Every line holding the string "History" should be copied from the listing.
----------------------------------------
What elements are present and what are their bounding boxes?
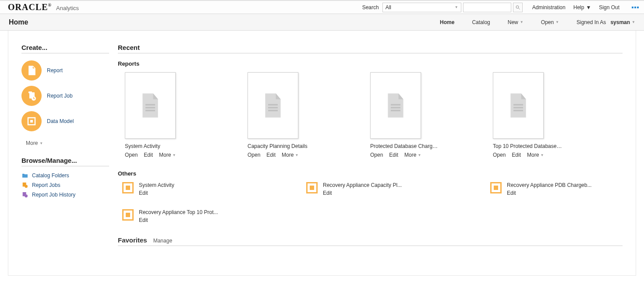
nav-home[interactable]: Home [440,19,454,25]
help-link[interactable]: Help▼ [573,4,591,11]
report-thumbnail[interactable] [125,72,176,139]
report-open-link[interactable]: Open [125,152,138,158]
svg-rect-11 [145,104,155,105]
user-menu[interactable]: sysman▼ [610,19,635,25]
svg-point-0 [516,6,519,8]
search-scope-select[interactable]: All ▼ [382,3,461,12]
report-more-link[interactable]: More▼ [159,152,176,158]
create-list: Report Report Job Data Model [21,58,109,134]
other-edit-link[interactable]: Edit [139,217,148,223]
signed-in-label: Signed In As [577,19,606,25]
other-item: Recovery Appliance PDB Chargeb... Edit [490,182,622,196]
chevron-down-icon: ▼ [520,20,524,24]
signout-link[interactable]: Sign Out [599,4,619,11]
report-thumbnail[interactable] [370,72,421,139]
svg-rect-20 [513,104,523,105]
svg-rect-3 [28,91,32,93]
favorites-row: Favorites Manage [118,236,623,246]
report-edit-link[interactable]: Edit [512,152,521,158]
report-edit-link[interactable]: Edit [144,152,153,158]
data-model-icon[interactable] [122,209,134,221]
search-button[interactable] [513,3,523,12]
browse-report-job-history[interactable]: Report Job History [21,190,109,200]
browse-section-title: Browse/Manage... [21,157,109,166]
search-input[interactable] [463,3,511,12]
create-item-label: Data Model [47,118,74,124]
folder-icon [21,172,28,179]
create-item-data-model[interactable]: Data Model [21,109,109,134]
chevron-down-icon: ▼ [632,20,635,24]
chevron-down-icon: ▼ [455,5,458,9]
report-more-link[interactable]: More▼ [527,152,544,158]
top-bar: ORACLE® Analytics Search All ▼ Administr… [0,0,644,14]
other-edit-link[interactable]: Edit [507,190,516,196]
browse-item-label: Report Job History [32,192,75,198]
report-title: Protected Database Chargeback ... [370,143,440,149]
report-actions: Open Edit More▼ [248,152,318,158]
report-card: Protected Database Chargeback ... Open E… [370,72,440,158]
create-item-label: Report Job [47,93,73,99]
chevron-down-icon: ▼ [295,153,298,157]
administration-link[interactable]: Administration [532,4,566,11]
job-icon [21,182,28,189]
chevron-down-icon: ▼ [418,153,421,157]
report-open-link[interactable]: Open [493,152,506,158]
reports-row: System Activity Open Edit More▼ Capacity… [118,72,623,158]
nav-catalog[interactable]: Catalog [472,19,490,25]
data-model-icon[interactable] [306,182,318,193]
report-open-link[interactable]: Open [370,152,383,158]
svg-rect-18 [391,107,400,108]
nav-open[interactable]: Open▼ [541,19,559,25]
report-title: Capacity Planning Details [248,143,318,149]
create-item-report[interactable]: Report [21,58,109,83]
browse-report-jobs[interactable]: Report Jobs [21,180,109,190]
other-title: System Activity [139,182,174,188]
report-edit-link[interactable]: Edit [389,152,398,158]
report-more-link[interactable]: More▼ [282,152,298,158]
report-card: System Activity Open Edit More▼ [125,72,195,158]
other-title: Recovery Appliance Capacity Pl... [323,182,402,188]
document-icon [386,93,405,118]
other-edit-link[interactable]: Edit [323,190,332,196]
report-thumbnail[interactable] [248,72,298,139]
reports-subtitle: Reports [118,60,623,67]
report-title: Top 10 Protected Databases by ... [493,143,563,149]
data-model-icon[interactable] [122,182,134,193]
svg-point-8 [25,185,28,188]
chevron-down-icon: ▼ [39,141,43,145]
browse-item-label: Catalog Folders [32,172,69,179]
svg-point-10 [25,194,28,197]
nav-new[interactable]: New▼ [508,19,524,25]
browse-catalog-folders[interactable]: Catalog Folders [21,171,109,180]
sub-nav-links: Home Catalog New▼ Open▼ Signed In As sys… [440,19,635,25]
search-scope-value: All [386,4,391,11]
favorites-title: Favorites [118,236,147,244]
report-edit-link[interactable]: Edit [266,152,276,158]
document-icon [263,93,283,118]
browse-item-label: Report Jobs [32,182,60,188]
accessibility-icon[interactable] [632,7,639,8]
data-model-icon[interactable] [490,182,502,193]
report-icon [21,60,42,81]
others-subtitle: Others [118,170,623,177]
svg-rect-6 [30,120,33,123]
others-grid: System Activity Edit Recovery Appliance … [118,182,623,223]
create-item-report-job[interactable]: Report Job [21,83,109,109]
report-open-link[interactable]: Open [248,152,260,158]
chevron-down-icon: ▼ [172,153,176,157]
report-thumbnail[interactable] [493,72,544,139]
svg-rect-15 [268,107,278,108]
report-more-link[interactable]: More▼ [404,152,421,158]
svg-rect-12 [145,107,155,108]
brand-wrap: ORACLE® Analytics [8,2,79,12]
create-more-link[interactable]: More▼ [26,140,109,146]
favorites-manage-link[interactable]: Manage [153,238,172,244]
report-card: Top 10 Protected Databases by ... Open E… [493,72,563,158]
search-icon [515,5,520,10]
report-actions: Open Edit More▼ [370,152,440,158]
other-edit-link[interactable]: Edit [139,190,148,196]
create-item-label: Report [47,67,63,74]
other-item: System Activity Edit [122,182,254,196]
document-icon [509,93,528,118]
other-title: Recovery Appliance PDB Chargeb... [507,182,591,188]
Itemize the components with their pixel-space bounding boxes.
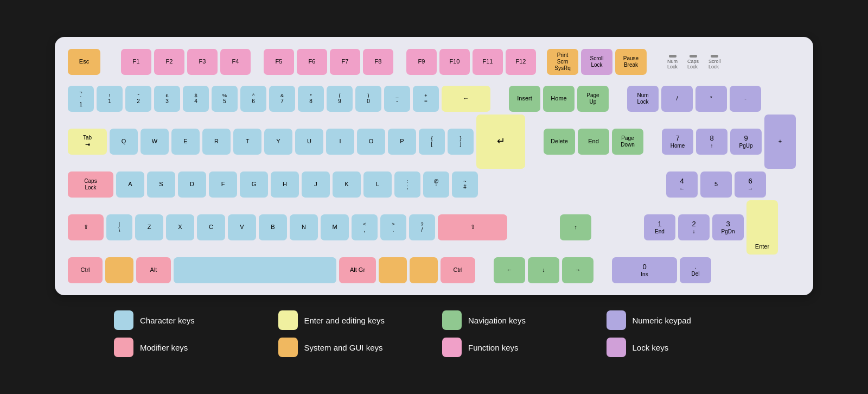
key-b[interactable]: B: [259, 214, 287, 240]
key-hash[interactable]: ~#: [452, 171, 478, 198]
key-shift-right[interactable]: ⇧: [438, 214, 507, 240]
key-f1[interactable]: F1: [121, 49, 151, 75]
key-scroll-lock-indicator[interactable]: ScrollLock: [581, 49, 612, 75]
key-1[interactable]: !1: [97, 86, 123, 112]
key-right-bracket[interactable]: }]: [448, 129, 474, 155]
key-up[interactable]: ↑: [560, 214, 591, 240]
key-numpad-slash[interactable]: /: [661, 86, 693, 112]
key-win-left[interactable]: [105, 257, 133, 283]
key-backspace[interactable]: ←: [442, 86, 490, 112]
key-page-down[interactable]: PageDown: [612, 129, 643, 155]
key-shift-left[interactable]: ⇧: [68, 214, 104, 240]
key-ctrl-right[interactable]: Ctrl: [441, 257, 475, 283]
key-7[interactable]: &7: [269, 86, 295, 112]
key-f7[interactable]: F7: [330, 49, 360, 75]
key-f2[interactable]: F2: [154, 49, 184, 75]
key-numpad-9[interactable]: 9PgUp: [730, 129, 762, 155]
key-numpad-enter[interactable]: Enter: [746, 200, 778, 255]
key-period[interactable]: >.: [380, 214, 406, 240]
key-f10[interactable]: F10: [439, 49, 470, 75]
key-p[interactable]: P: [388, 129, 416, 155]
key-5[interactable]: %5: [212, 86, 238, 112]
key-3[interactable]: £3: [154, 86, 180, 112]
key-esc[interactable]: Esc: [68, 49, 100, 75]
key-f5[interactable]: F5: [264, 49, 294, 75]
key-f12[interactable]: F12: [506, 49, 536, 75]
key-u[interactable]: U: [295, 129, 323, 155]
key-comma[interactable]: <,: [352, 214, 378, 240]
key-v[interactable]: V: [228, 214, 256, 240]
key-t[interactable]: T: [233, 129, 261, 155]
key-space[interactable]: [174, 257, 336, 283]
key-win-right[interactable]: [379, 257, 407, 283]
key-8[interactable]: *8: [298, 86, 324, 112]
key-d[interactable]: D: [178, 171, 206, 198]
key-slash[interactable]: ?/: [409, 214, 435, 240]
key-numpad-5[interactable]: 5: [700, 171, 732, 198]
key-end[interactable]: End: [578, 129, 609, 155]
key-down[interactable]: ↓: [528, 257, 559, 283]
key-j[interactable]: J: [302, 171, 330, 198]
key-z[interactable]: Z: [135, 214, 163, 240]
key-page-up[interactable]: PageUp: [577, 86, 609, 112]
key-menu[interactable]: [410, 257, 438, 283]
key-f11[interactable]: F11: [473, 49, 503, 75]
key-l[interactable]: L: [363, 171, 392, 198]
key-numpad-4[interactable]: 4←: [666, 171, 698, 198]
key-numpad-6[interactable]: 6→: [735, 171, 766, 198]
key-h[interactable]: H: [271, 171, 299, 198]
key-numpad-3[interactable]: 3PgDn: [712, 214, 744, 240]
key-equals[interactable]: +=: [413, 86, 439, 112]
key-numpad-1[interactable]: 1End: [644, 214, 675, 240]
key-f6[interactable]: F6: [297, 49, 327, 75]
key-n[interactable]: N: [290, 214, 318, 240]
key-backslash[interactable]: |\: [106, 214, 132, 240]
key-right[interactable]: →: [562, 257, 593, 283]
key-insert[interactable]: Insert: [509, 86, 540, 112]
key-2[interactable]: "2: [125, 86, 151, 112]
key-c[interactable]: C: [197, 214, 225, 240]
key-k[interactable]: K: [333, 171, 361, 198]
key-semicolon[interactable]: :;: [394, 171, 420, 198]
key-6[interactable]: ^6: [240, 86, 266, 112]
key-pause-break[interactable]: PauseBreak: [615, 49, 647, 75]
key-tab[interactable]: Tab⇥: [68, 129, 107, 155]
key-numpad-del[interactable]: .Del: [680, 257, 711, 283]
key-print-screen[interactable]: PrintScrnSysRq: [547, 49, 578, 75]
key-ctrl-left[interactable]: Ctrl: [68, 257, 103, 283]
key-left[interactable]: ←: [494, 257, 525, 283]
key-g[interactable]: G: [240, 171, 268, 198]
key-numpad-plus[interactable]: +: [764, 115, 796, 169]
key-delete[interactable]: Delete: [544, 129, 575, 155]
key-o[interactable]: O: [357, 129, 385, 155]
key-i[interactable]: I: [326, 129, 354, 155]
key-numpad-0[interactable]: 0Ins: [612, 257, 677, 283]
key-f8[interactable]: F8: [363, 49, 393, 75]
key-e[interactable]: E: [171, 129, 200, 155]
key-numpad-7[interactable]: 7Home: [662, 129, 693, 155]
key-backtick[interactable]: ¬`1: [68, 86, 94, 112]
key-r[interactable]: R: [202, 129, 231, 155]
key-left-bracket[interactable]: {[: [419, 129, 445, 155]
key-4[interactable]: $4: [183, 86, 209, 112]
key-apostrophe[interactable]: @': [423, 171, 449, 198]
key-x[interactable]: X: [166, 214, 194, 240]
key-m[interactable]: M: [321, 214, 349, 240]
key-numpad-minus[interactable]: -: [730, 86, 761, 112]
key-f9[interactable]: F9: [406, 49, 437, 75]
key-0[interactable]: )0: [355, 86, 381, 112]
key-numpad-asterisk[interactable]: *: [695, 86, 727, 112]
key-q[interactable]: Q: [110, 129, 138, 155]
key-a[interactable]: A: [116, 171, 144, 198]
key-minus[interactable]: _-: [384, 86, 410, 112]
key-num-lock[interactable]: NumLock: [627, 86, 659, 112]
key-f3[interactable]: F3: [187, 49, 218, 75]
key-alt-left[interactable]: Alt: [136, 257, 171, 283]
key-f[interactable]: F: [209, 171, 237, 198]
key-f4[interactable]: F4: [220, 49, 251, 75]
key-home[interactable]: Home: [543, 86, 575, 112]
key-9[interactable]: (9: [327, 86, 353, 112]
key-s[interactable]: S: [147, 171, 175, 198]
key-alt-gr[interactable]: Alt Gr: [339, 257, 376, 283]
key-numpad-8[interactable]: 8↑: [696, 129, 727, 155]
----------------------------------------
## RESPONSE TO THIS EXERCISE:
browse-report-job-history[interactable]: Report Job History [21,190,109,200]
browse-item-label: Report Job History [32,192,75,198]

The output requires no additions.